I've always thought of doing this with the Mazteca setting. Start the campaign just before the first ship leaves to the new world. There is quite a campaign that can be built around that theme though unlike our own world the story line there was one of learning to work together as each group (the natives and the colonists) had a great character flaw that was somewhat addressed by the other major group. The invaders had base intentions but ultimately worshipped good or at least neutral Gods while the natives intentions where mostly not evil (except for the priest caste) but they worshipped and were in the thrall of evil Gods. Strikes me as an interesting plot line. Some fighting, some negotiating and when it all wraps up there is a decent moral to the tale. Works for me.

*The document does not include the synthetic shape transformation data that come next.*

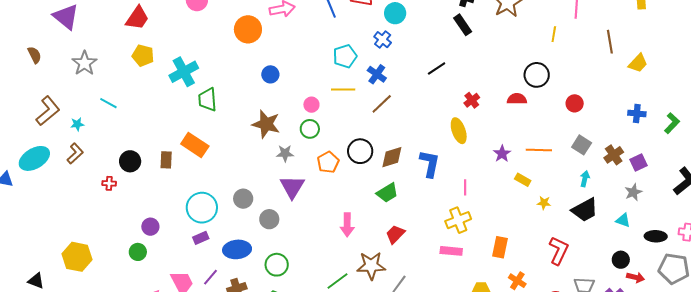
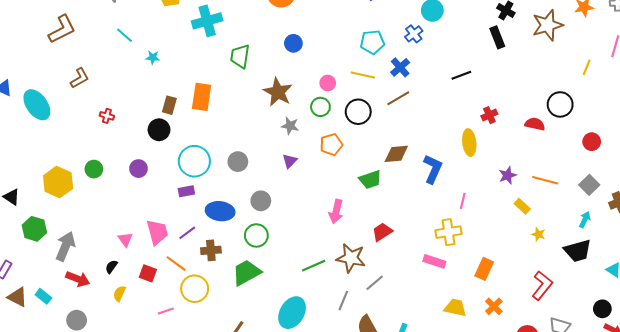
green trapezoid: (208, 100) -> (240, 56), moved
cyan star: (77, 124) -> (153, 57), moved
orange rectangle: (195, 145) -> (202, 97), turned 52
black circle: (360, 151) -> (358, 112), moved
cyan ellipse: (34, 158) -> (37, 105), moved, turned 72
black circle: (130, 161) -> (159, 130), moved
purple triangle: (292, 187) -> (290, 161), size x0.6
green trapezoid: (387, 193) -> (370, 180), moved
gray circle: (269, 219) -> (261, 201), moved
green circle: (138, 252) -> (94, 169), moved

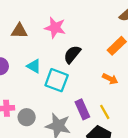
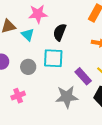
cyan triangle: (34, 66) -> (28, 35), moved, turned 32
gray circle: (27, 117) -> (28, 67), moved

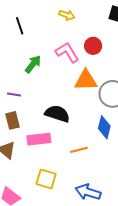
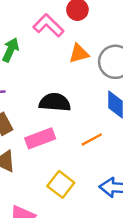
orange triangle: (86, 80) -> (79, 53), size x0.7
yellow square: (46, 179) -> (61, 184), turned 35

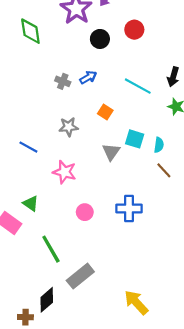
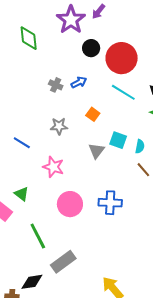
red circle: (134, 30) -> (122, 58), moved, size x1.8
pink circle: (85, 212) -> (70, 204), size x1.6
black diamond: (47, 300) -> (32, 282), turned 30

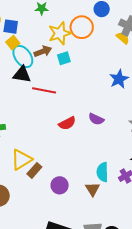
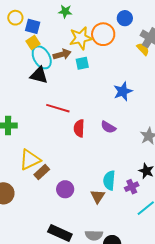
blue star: (119, 79) -> (123, 91), moved
red line: (44, 90) -> (58, 108), moved
red semicircle: (67, 123) -> (79, 128), turned 114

I've always wanted to run the plotline from the opposite side - have the PC's be the natives. I usually framed it in a Spelljammer context though, with the natives being some variety of goblinoids and the colonists being elves. I wrote up the setting and an outline under 2e, breaking out different areas by goblinoid subraces. There was a large clan of mammoth riding feudal ogres, a relatively advanced goblin society built into cliff cities, and a nasty militaristic hobgoblin group that was into ritual sacrifice.


farewell2kings wrote:

Think Christopher Columbus--the PCs start off as rankers, crewmen, marines & such and end up leading the expedition after all the leadership has been killed or corrupted.

When I think "Christopher Columbus," I think of the players shwoing up, converting, enslaving, raping, and killing the natives, killing them with their viruses, and building Wal-Marts on their land. Sorry, I dinnae like white people.

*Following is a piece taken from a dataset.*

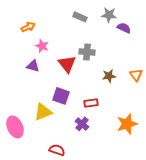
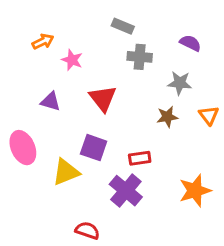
gray star: (109, 15) -> (180, 83), moved
pink star: (42, 46) -> (72, 60), moved
gray cross: (87, 52) -> (140, 57), moved
purple cross: (82, 124) -> (126, 191), size x1.5
pink ellipse: (15, 127) -> (23, 148), moved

Great a GUNs, GERMs, and STEEL adventure path! I can hardly wait to add smallpox infected blankets to my equipment list;).

For those that haven't read Guns, Germs, and Steel by Jared Diamond, you should check it out. Clift notes version= European domanance, was the result of luckly geography and not the result of the "superiority" of the European peoples.


farewell2kings wrote:

Trailblazing--the characters have to survey/map/plot a new continent, all the while fighting the natives and discovering a terrible secret.

Campaign success occurs when a stable colony has been established on the new continent and trade routes have been surveyed.

Think Christopher Columbus--the PCs start off as rankers, crewmen, marines & such and end up leading the expedition after all the leadership has been killed or corrupted. Has lots of potential for internal intrigue and PCs having to operate without the support of towns, smiths, magic shops, etc.

That sounds like a lot of fun.

My campaigns tend to involve the "destroy a great evil" overall plot, with minor plots woven for each PC. The above seems like a nice move from the norm.


Brodie Pomper wrote:
When I think "Christopher Columbus," I think of the players shwoing up, converting, enslaving, raping, and killing the natives, killing them with their viruses, and building Wal-Marts on their land. Sorry, I dinnae like white people.

Hmmm....racial slur? I'll give you the benefit of the doubt. While history's misdeeds are certainly no less wrong when viewed through the lens of "enlightened" 21st century viewpoints, I think the native Americans would have done the same to the Europeans had they developed the technology ahead of the Europeans. Mankind has always slaughtered and enslaved each other and always will. It doesn't make it right, but such is life.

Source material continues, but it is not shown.